Requirement:
Find the line containing "independente do sistema desde 1998—". Reproduce it and every line after it up to the end of the records, exactly as written.

Data to process:
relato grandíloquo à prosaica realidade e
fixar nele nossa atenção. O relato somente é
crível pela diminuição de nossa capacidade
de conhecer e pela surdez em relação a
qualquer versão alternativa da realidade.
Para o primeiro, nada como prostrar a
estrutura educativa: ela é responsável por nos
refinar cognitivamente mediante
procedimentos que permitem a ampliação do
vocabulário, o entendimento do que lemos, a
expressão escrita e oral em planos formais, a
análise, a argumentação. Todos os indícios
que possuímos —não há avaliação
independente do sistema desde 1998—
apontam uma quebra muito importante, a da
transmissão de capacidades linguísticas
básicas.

Finished task:
independente do sistema desde 1998—
apontam uma quebra muito importante, a da
transmissão de capacidades linguísticas
básicas.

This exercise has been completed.